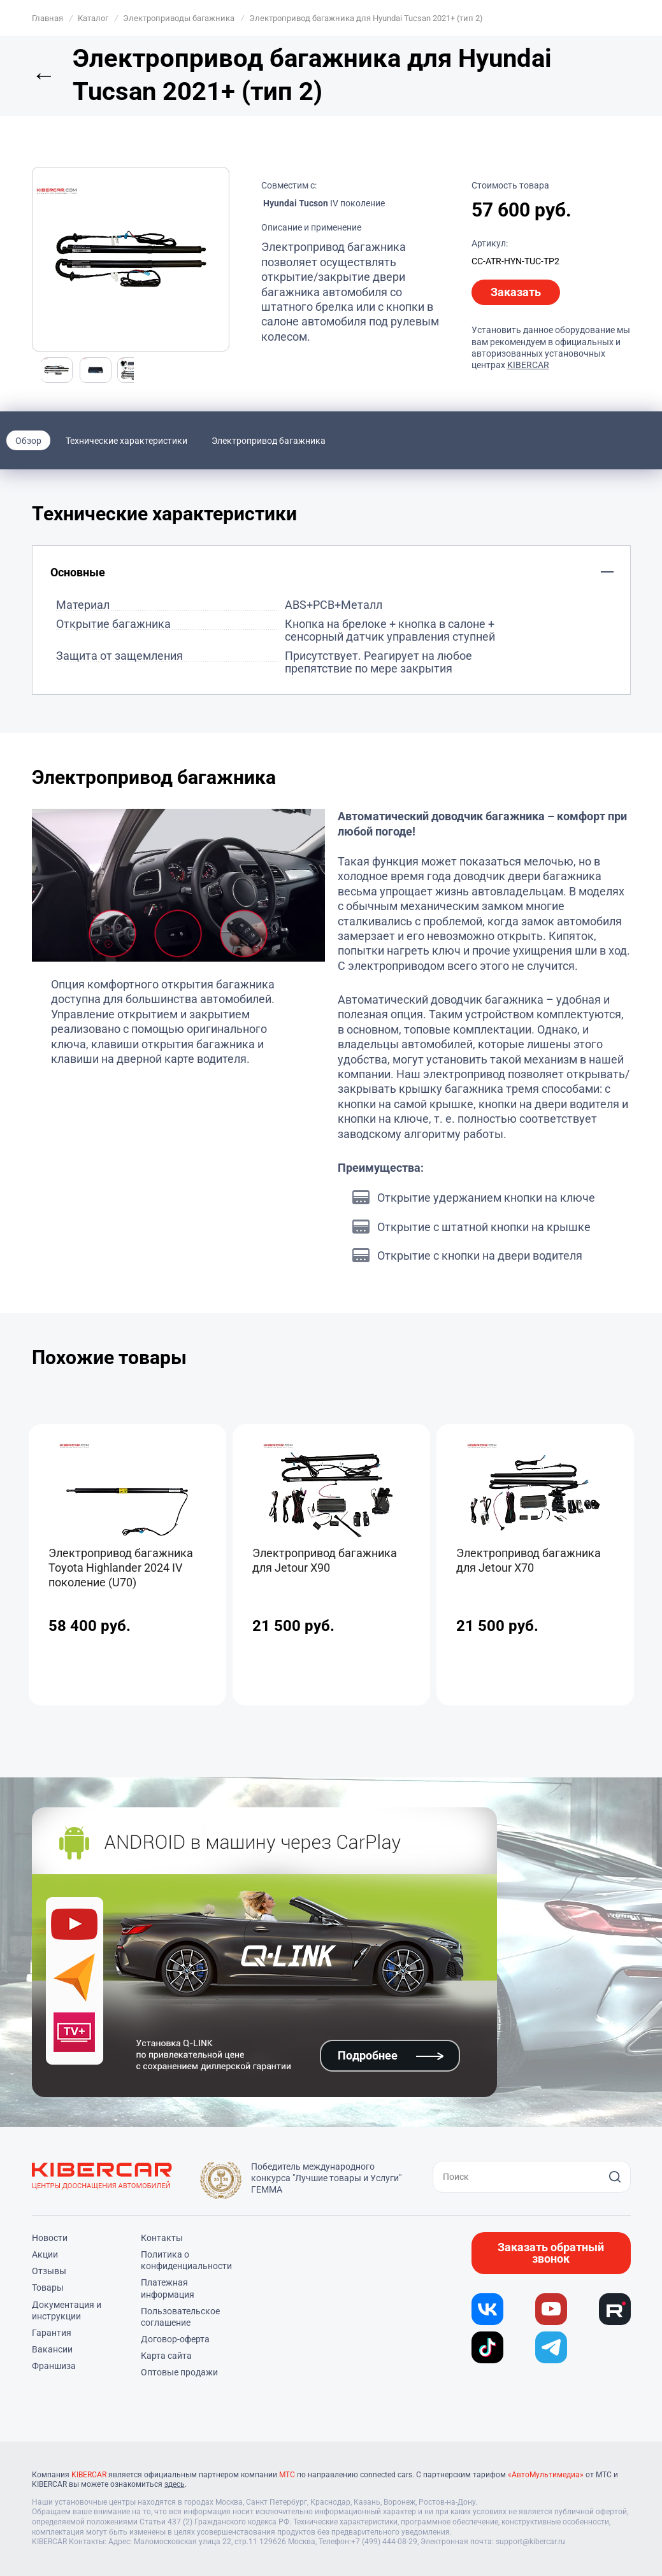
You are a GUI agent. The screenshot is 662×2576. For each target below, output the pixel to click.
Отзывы (49, 2271)
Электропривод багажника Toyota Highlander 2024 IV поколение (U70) (120, 1568)
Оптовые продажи (179, 2372)
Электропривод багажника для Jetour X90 (324, 1560)
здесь (174, 2484)
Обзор (28, 441)
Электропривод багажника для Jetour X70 (528, 1560)
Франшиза (54, 2366)
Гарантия (51, 2333)
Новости (50, 2238)
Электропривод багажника (269, 441)
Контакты (162, 2238)
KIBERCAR (528, 365)
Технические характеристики (126, 441)
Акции (45, 2254)
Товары (48, 2287)
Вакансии (52, 2349)
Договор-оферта (175, 2339)
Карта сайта (166, 2356)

Aim of the task: Copy, word for word, the line that contains "Акции (45, 2254)" and every line after it through the end of the records, and nothing else.

Result of this task:
Акции (45, 2254)
Товары (48, 2287)
Вакансии (52, 2349)
Договор-оферта (175, 2339)
Карта сайта (166, 2356)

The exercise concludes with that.